Ahead of the release of the Building Bridges Initiative BBI report, the Mount Kenya region has emerged as a free-for-all theatre of a new scramble and at the same time holding the risk of marginalization by rival power elites. Yet still, the region has not generated a clear exit strategy to enable it define its own future, harness its political competitiveness, unity and resilience.

Kenya awaits with bated breath the unveiling of the Building Bridges Initiative (BBI) Report, expected to redefine the future of power. Divisions over the Report are likely to turn an already divided Mount Kenya Region into a perfect storm, the proverbial Tower of Babel. But the power elite of the country’s most populous region are dithering as Rome burns. Without an agreed-upon exit strategy ahead of the 2022 political transition, the region finds itself in a profound political quagmire.

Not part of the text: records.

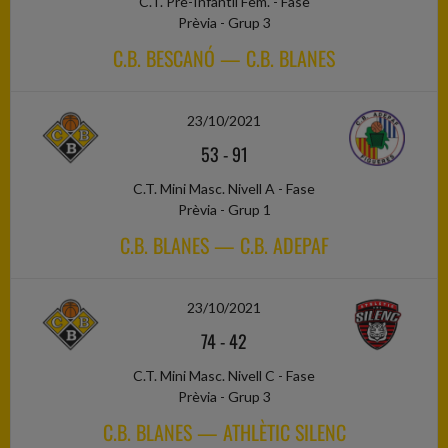
C.T. Pre-Infantil Fem. - Fase
Prèvia - Grup 3
C.B. BESCANÓ — C.B. BLANES
23/10/2021
53
-
91
C.T. Mini Masc. Nivell A - Fase
Prèvia - Grup 1
C.B. BLANES — C.B. ADEPAF
23/10/2021
74
-
42
C.T. Mini Masc. Nivell C - Fase
Prèvia - Grup 3
C.B. BLANES — ATHLÈTIC SILENC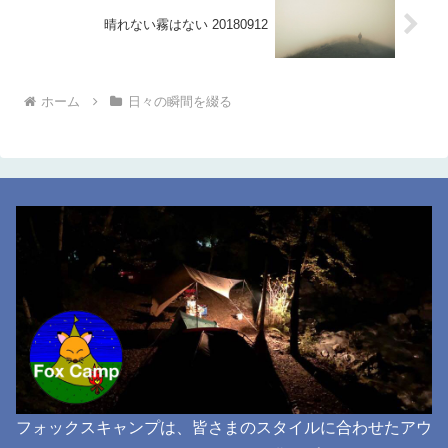
晴れない霧はない 20180912
ホーム
日々の瞬間を綴る
フォックスキャンプは、皆さまのスタイルに合わせたアウ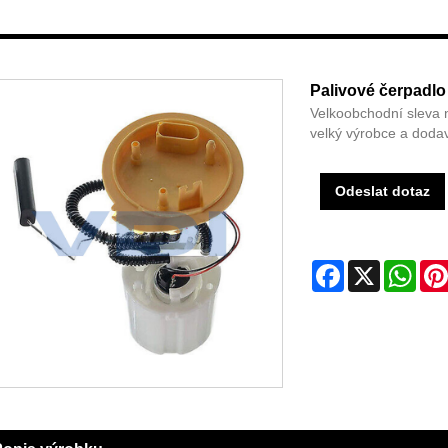
Palivové čerpadl
Velkoobchodní sleva 
velký výrobce a doda
Odeslat dotaz
Facebook
X
Wha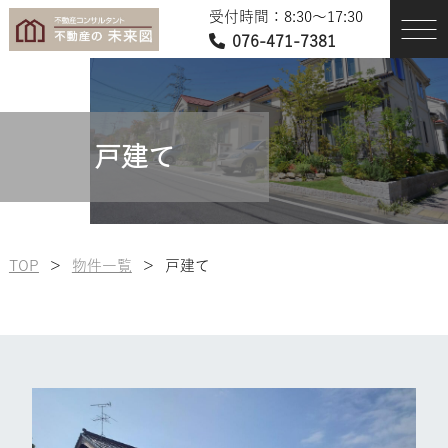
受付時間：8:30〜17:30
076-471-7381
戸建て
TOP
＞
物件一覧
＞
戸建て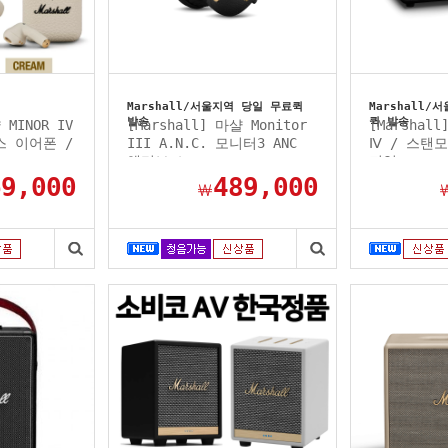
Marshall/서울지역 당일 무료퀵
Marshall
발송
퀵 발송
 MINOR IV
[Marshall] 마샬 Monitor
[Marshall
스 이어폰 /
III A.N.C. 모니터3 ANC
Ⅳ / 스탠
액티브 노...
지역...
69,000
489,000
￦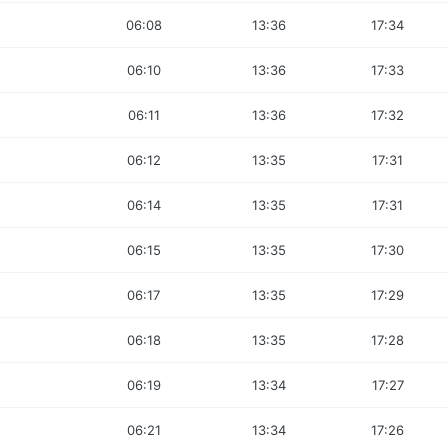
06:08
13:36
17:34
06:10
13:36
17:33
06:11
13:36
17:32
06:12
13:35
17:31
06:14
13:35
17:31
06:15
13:35
17:30
06:17
13:35
17:29
06:18
13:35
17:28
06:19
13:34
17:27
06:21
13:34
17:26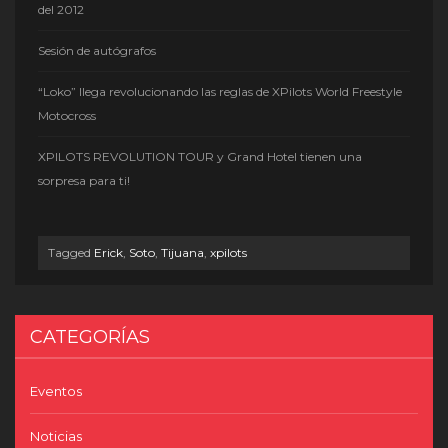
del 2012
Sesión de autógrafos
“Loko” llega revolucionando las reglas de XPilots World Freestyle
Motocross
XPILOTS REVOLUTION TOUR y Grand Hotel tienen una
sorpresa para ti!
Tagged
Erick
,
Soto
,
Tijuana
,
xpilots
CATEGORÍAS
Eventos
Noticias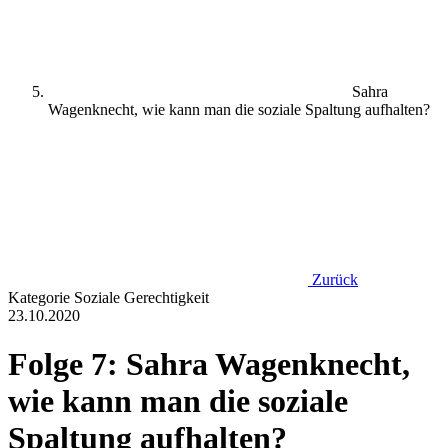
Sahra
Wagenknecht, wie kann man die soziale Spaltung aufhalten?
Zurück
Kategorie
Soziale Gerechtigkeit
23.10.2020
Folge 7: Sahra Wagenknecht,
wie kann man die soziale
Spaltung aufhalten?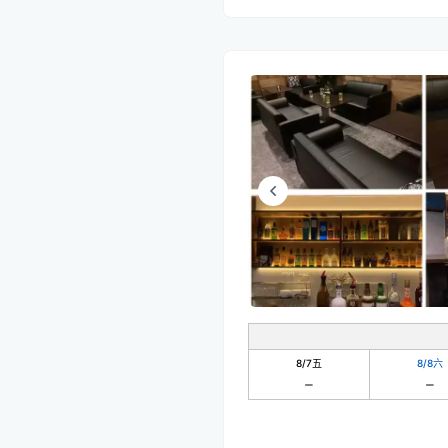
8/7
五
8/8
六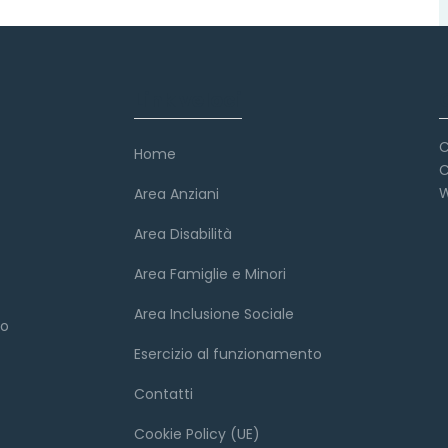
Link veloci
C
Home
C
W
Area Anziani
Area Disabilità
Area Famiglie e Minori
Area Inclusione Sociale
to
Esercizio al funzionamento
Contatti
Cookie Policy (UE)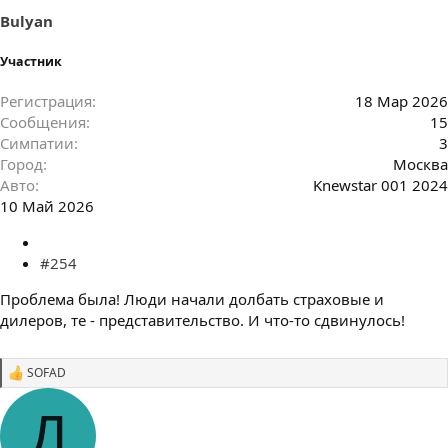
:
Bulyan
Участник
Регистрация
18 Мар 2026
Сообщения
15
Симпатии
3
Город
Москва
Авто
Knewstar 001 2024
10 Май 2026
#254
Проблема была! Люди начали долбать страховые и
дилеров, те - представительство. И что-то сдвинулось!
SOFAD
С
и
м
Д
п
а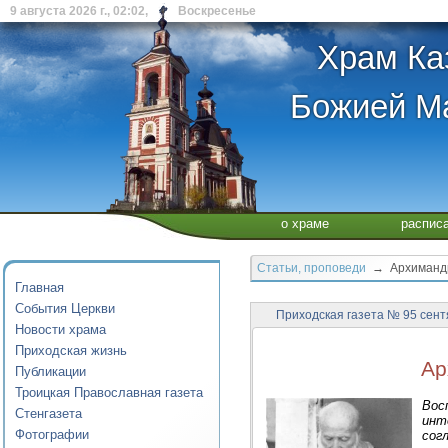
9 августа 2026 г., 02:02, Воскресенье
Храм Ка
Божией Ма
о храме
распис
Статьи, проповеди
→ Архимандр
Главная
События Церкви
Приходская газета № 95 сент
Новости храма
Приходская жизнь
Ар
Публикации
Троицкая Православная газета
Вос
Стенгазета
инт
Фотографии
сог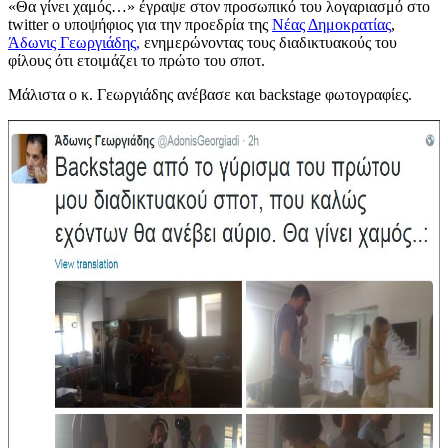
«Θα γίνει χαμός…» έγραψε στον προσωπικό του λογαριασμό στο
twitter ο υποψήφιος για την προεδρία της
Νέας Δημοκρατίας
,
Άδωνις Γεωργιάδης,
ενημερώνοντας τους διαδικτυακούς του
φίλους ότι ετοιμάζει το πρώτο του σποτ.
Μάλιστα ο κ. Γεωργιάδης ανέβασε και backstage φωτογραφίες.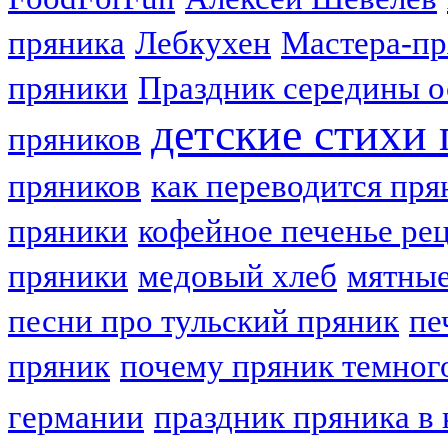
пряника
Лебкухен
Мастера-п
пряники
Праздник середины о
детские стихи
пряников
пряников
как переводится пря
пряники
кофейное печенье ре
пряники
медовый хлеб
мятные
песни про тульский пряник
пе
пряник
почему пряник темног
германии
праздник пряника в 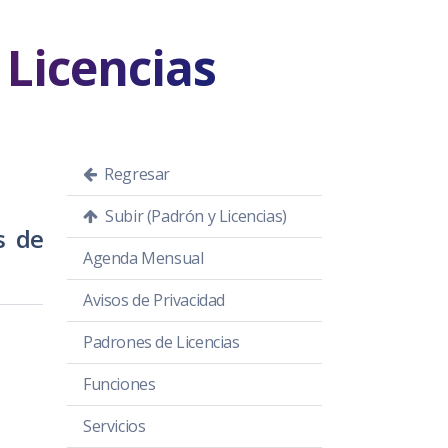
Licencias
Regresar
Subir (Padrón y Licencias)
s de
Agenda Mensual
Avisos de Privacidad
Padrones de Licencias
Funciones
Servicios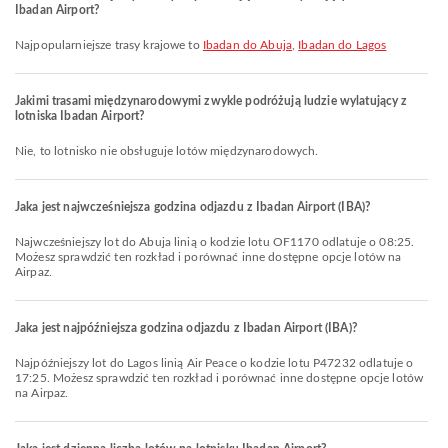
Ibadan Airport?
Najpopularniejsze trasy krajowe to
Ibadan do Abuja
,
Ibadan do Lagos
Jakimi trasami międzynarodowymi zwykle podróżują ludzie wylatujący z
lotniska Ibadan Airport?
Nie, to lotnisko nie obsługuje lotów międzynarodowych.
Jaka jest najwcześniejsza godzina odjazdu z Ibadan Airport (IBA)?
Najwcześniejszy lot do Abuja linią o kodzie lotu OF1170 odlatuje o 08:25.
Możesz sprawdzić ten rozkład i porównać inne dostępne opcje lotów na
Airpaz.
Jaka jest najpóźniejsza godzina odjazdu z Ibadan Airport (IBA)?
Najpóźniejszy lot do Lagos linią Air Peace o kodzie lotu P47232 odlatuje o
17:25. Możesz sprawdzić ten rozkład i porównać inne dostępne opcje lotów
na Airpaz.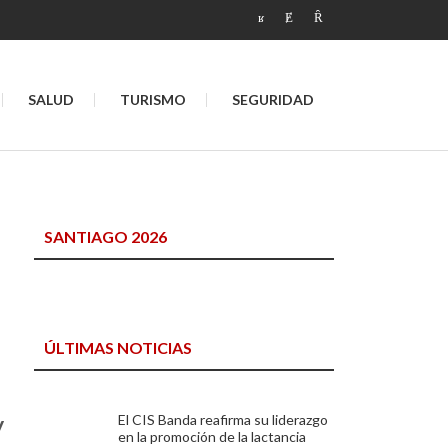
SALUD
TURISMO
SEGURIDAD
SANTIAGO 2026
ÚLTIMAS NOTICIAS
y
El CIS Banda reafirma su liderazgo
en la promoción de la lactancia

To be sure, a candidate from the region can vie for the throne of power in 2022. But chances are extremely high that the region, for the first time since 2002, is destined to exit the helm of state power, and to choose between presidential candidates who are not its own scions. Inescapably, exiting power carries the risk of marginalization by rival power elites. Yet, the region has not generated a clear exit strategy to enable it define its own future, avoid marginalization and irrelevance and harness its political competitiveness, unity and resilience either as a prime mover in the coming government or as an alternative government at the helm of a refurbished opposition.